Closed pbelmann closed 9 years ago
I think this is a good idea. In many cases a user will have a single standard file type which they wish to pass to a tool. For the assembler this could be as simple as:
bbx-assemble --in FASTQ --out FASTA
I've updated the title
I have implemented a prototype build for the biobox command line interface. This is written in python as we discussed. The bioboxes/command-line-interface github repo contains the source code. The basic interface is:
biobox <biobox_type> <container> [options]
The biobox type determines what the remaining command line arguments should be. For example the short read assembler biobox uses the -i and -o arguments.
biobox short_read_assember bioboxes/megahit -i reads.fq -o contigs.fa
@pbelmann I believe we could consolidate the existing validation tools into this command line interface. We provide something along the lines of:
biobox short_read_assember bioboxes/megahit --validate
This would run all the feature tests we have for a given biobox type. This would simplify validating new container types as we would not need to create a new tool for each type. I believe it would make creating biobox images easier for developers too. What do you think?

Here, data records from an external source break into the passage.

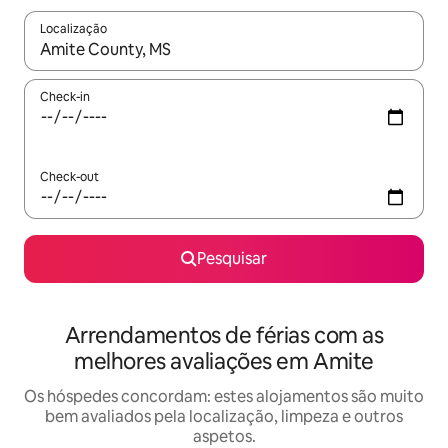
Localização
Quando os resultados estiverem disponíveis, navegue com as te
Check-in
Check-out
Pesquisar
Arrendamentos de férias com as
melhores avaliações em Amite
Os hóspedes concordam: estes alojamentos são muito
bem avaliados pela localização, limpeza e outros
aspetos.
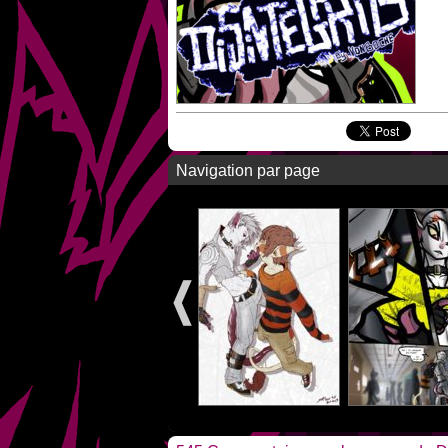
Navigation par page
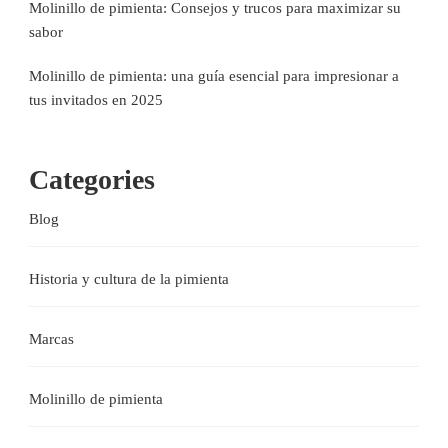
Molinillo de pimienta: Consejos y trucos para maximizar su
sabor
Molinillo de pimienta: una guía esencial para impresionar a
tus invitados en 2025
Categories
Blog
Historia y cultura de la pimienta
Marcas
Molinillo de pimienta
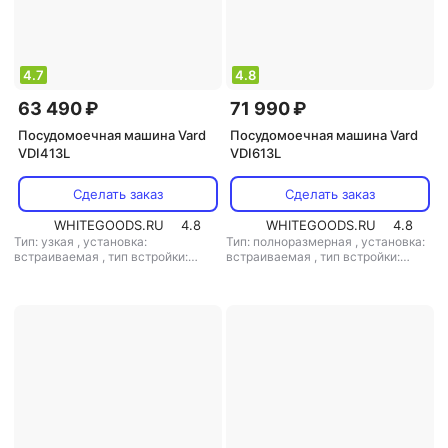
4.7
4.8
63 490 ₽
71 990 ₽
Посудомоечная машина Vard
Посудомоечная машина Vard
VDI413L
VDI613L
Сделать заказ
Сделать заказ
WHITEGOODS.RU
4.8
WHITEGOODS.RU
4.8
Тип: узкая
,
установка:
Тип: полноразмерная
,
установка:
встраиваемая
,
тип встройки:
встраиваемая
,
тип встройки:
полновстраиваемая
,
кол-во
полновстраиваемая
,
кол-во
комплектов посуды: 10
,
класс
комплектов посуды: 15
,
класс
мойки: A
,
класс сушки: A
,
класс
мойки: A
,
класс сушки: A
,
класс
энергопотребления: A
,
энергопотребления: A
,
потребление воды: 8.5 л
,
потребление воды: 18 л
,
энергопотребление за цикл: 0.65
энергопотребление за цикл: 1.55
кВт*ч
,
управление: электронное
,
кВт*ч
,
управление: электронное
,
тип сушки: конденсационная
,
тип сушки: конденсационная
,
уровень шума: 42 дБ
,
мощность:
уровень шума: 42 дБ
,
мощность:
3500 Вт
2400 Вт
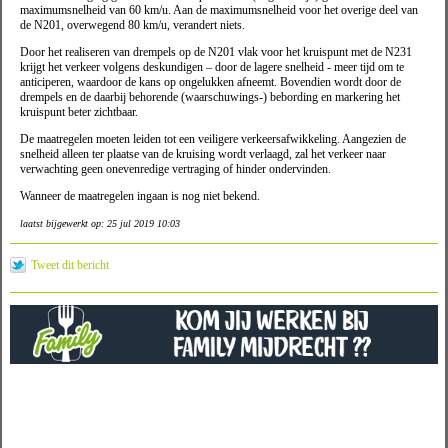
maximumsnelheid van 60 km/u. Aan de maximumsnelheid voor het overige deel van
de N201, overwegend 80 km/u, verandert niets.
Door het realiseren van drempels op de N201 vlak voor het kruispunt met de N231
krijgt het verkeer volgens deskundigen – door de lagere snelheid - meer tijd om te
anticiperen, waardoor de kans op ongelukken afneemt. Bovendien wordt door de
drempels en de daarbij behorende (waarschuwings-) bebording en markering het
kruispunt beter zichtbaar.
De maatregelen moeten leiden tot een veiligere verkeersafwikkeling. Aangezien de
snelheid alleen ter plaatse van de kruising wordt verlaagd, zal het verkeer naar
verwachting geen onevenredige vertraging of hinder ondervinden.
Wanneer de maatregelen ingaan is nog niet bekend.
laatst bijgewerkt op: 25 jul 2019 10:03
Tweet dit bericht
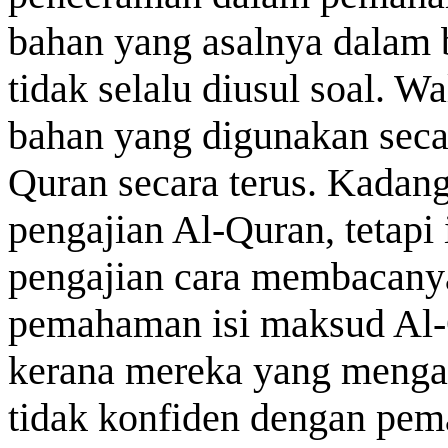
bahan yang asalnya dalam 
tidak selalu diusul soal. W
bahan yang digunakan seca
Quran secara terus. Kadang
pengajian Al-Quran, tetapi
pengajian cara membacanya 
pemahaman isi maksud Al
kerana mereka yang mengan
tidak konfiden dengan pem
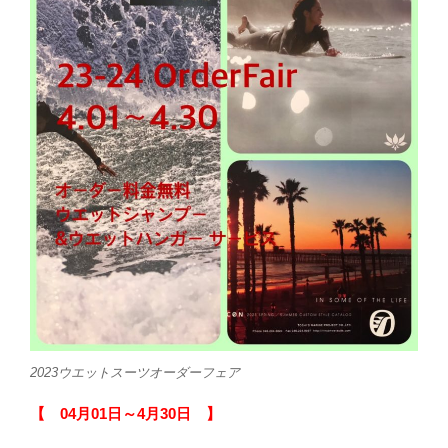
2023ウエットスーツオーダーフェア
【 04月01日～4月30日 】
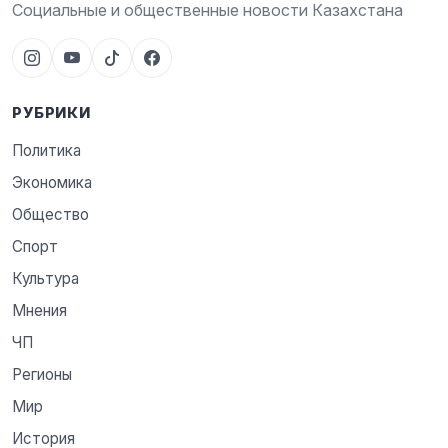
Социальные и общественные новости Казахстана
РУБРИКИ
Политика
Экономика
Общество
Спорт
Культура
Мнения
ЧП
Регионы
Мир
История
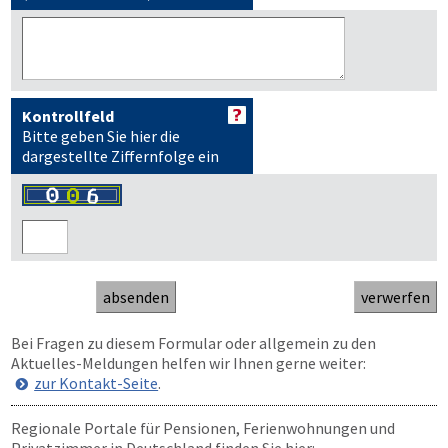
Kontrollfeld
Bitte geben Sie hier die
dargestellte Ziffernfolge ein
Bei Fragen zu diesem Formular oder allgemein zu den
Aktuelles-Meldungen helfen wir Ihnen gerne weiter:
zur Kontakt-Seite
.
Regionale Portale für Pensionen, Ferienwohnungen und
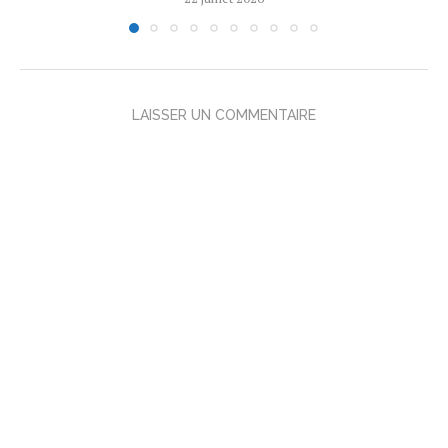
LAISSER UN COMMENTAIRE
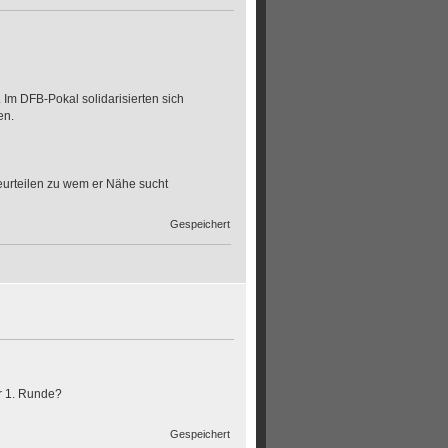
m DFB-Pokal solidarisierten sich
en.
beurteilen zu wem er Nähe sucht
Gespeichert
r 1. Runde?
Gespeichert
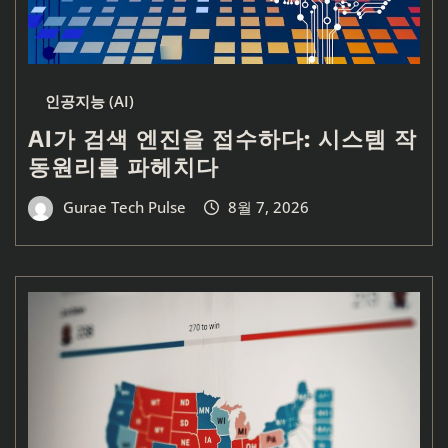
인공지능 (AI)
AI가 검색 엔진을 접수하다: 시스템 작
동원리를 파헤치다
Gurae Tech Pulse
8월 7, 2026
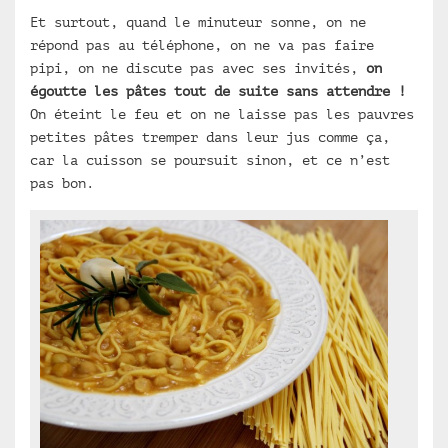
Et surtout, quand le minuteur sonne, on ne
répond pas au téléphone, on ne va pas faire
pipi, on ne discute pas avec ses invités,
on
égoutte les pâtes tout de suite sans attendre !
On éteint le feu et on ne laisse pas les pauvres
petites pâtes tremper dans leur jus comme ça,
car la cuisson se poursuit sinon, et ce n’est
pas bon.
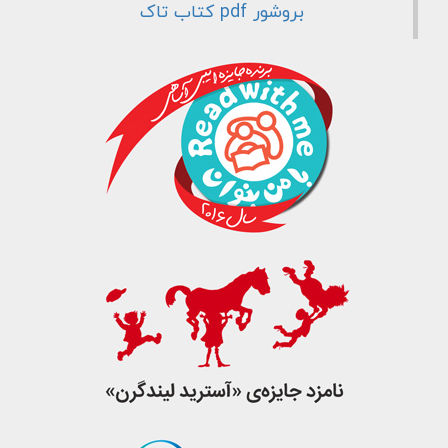
بروشور pdf کتاب تاک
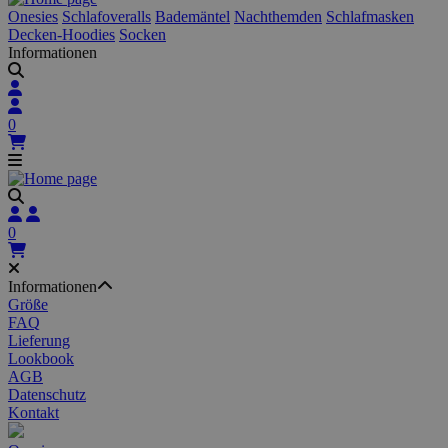
Onesies
Schlafoveralls
Bademäntel
Nachthemden
Schlafmasken
Decken-Hoodies
Socken
Informationen
0
0
Informationen
Größe
FAQ
Lieferung
Lookbook
AGB
Datenschutz
Kontakt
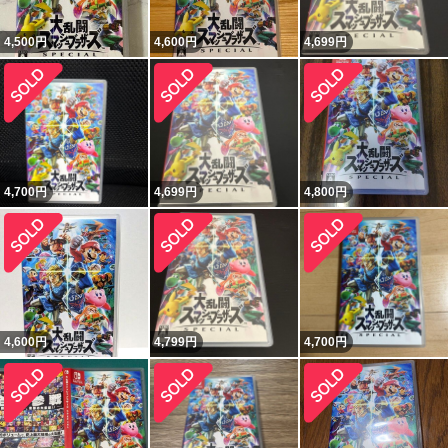
4,500
円
4,600
円
4,699
円
4,700
円
4,699
円
4,800
円
4,600
円
4,799
円
4,700
円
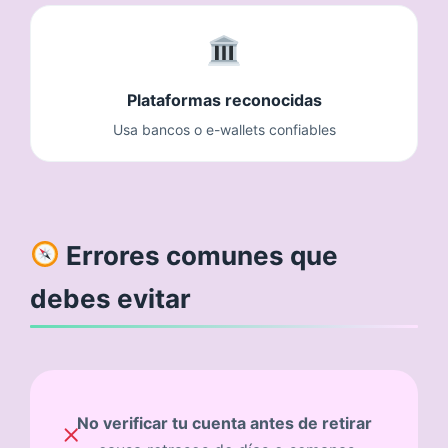
Plataformas reconocidas
Usa bancos o e-wallets confiables
Errores comunes que
debes evitar
No verificar tu cuenta antes de retirar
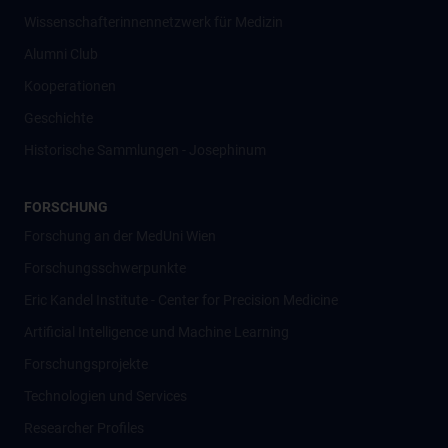
Wissenschafter­innennetzwerk für Medizin
Alumni Club
Kooperationen
Geschichte
Historische Sammlungen - Josephinum
FORSCHUNG
Forschung an der MedUni Wien
Forschungsschwerpunkte
Eric Kandel Institute - Center for Precision Medicine
Artificial Intelligence und Machine Learning
Forschungsprojekte
Technologien und Services
Researcher Profiles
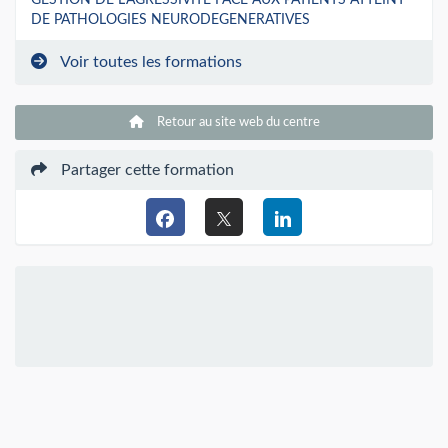
DE PATHOLOGIES NEURODEGENERATIVES
Voir toutes les formations
Retour au site web du centre
Partager cette formation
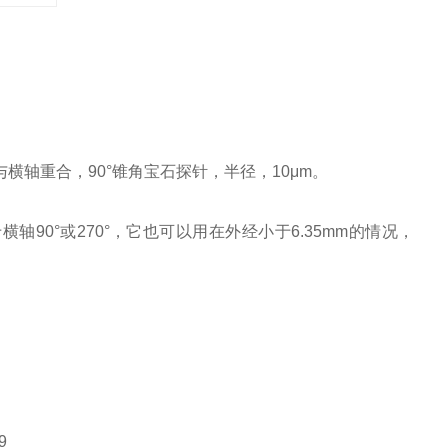
或与横轴重合，90°锥角宝石探针，半径，10μm。
轴90°或270°，它也可以用在外经小于6.35mm的情况，
9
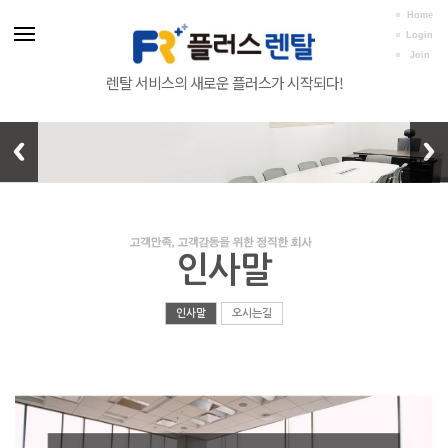
Home
Login
Join
렌탈 서비스의 새로운 플러스가 시작되다!
인사말
인사말
오시는길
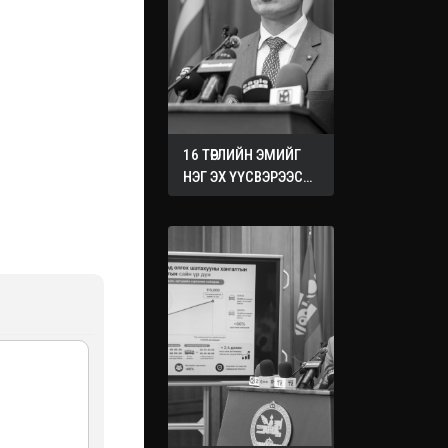
16 ТӨРЛИЙН ЭМИЙГ
НЭГ ЭХ ҮҮСВЭРЭЭС
ХУДАЛДАН АВАХ
ЖУРМЫГ БАТАЛЛАА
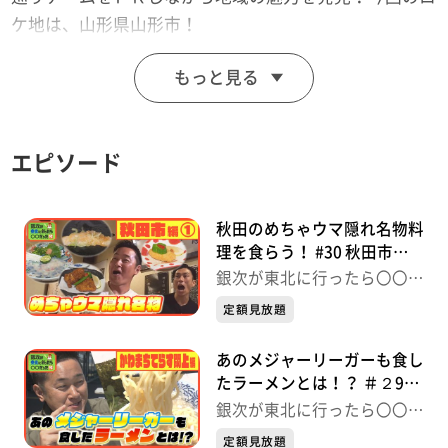
ケ地は、山形県山形市！
もっと見る
バッティングセンターで、球速200キロの爆速バッティ
ングマシーンに銀次さんが挑みます！
そして、山形の歴史を感じられる七日町御殿堰では、銀
エピソード
次さんが色々なものを買わされそうになり…
秋田のめちゃウマ隠れ名物料
理を食らう！ #30 秋田市編
① 銀次が東北に行ったら〇
銀次が東北に行ったら〇〇だ
〇だった件
った件
定額見放題
あのメジャーリーガーも食し
たラーメンとは！？ ＃２9
かわまちてらす閖上編 銀次
銀次が東北に行ったら〇〇だ
が東北に行ったら〇〇だった
った件
定額見放題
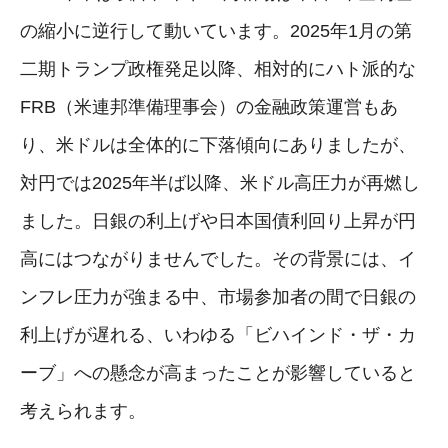
の縮小に逆行して動いています。2025年1月の第
二期トランプ政権発足以降、相対的にハト派的な
FRB（米連邦準備理事会）の金融政策運営もあ
り、米ドルは全体的に下落傾向にありましたが、
対円では2025年半ば以降、米ドル高圧力が再燃し
ました。日銀の利上げや日本国債利回り上昇が円
高にはつながりませんでした。その背景には、イ
ンフレ圧力が強まる中、市場参加者の間で日銀の
利上げが遅れる、いわゆる「ビハインド・ザ・カ
ーブ」への懸念が高まったことが影響していると
考えられます。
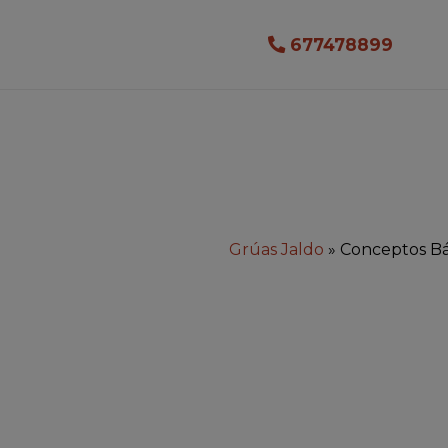
677478899
Grúas Jaldo
»
Conceptos Bá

In addition we reviewers could use this tool when reviewing biobox images to make sure they are implemented as expected.
This is available on pypi now.
@pbelmann could you give this a try:
pip install --user biobox_cli
I would again like to propose a syntax which is similar to docker, git etc.
biobox run --engine docker --container bioboxes/velvet --specification biobox.yaml --arguments -i FASTQ -o CONTIGS
biobox validate --engine docker --container bioboxes/velvet --specification biobox.yaml
or in short with docker being the default
biobox run bioboxes/velvet -i FASTQ -o CONTIGS
biobox validate bioboxes/velvet
or using URI-style syntax instead
biobox run --container docker://bioboxes/velvet --specification biobox.yaml --arguments -i FASTQ -o CONTIGS
biobox validate --container docker://bioboxes/velvet --specification biobox.yaml
with the same short notation when docker is the default engine/backend. Supporting both versions would also be possible.
My preference at the moment is supporting different engines is not a
priority as currently Docker is the only one in mainstream use. Depending
if runC becomes popular, then I agree we should support different backends.
I would favour the --engine
syntax, with the default value being Docker,
and this flag is only required when using another engine. This what I
believe you suggest in your second example.
biobox run bioboxes/velvet -i FASTQ -o CONTIGS
I believe we need to scope the command by the type of biobox being used. Otherwise I think it will require more work to induce the type of biobox, and therefore the command line arguments, from the name of the image. For example:
biobox short_read_assembler bioboxes/velvet -i FASTQ -o CONTIGS
biobox validate --engine docker --container bioboxes/velvet --specification biobox.yaml
I should clarify there are two places where we use the term 'validate' in the bioboxes project and I think this has lead to confusion. These are:
Since this term is overloaded, I suggest we start using verify
for the
second point, and continue to use validate for the first. I welcome better
suggestions though.
I believe is that the biobox cli should include the functionality to verify an image follows the RFC, since we are already essentially doing this with mulitple different tools: the short-read-assembler-validator, binning-validator, and so forth. My suggested syntax is:
biobox short_read_assembler bioboxes/velvet --verify
biobox binning bioboxes/metabat --verify
I agree with @fungs wrt the git-like syntax. In addition, I am favoring the proposed solution where biobox types, if not specified, are automatically inferred from biobox names.
This could for example be accomplished by having a global registry that assigns bioboxes to biobox types. I have not been following the discussion lately, so I don't know if such a registry is planned anyways (which would make sense in order to find bioboxes in the first place).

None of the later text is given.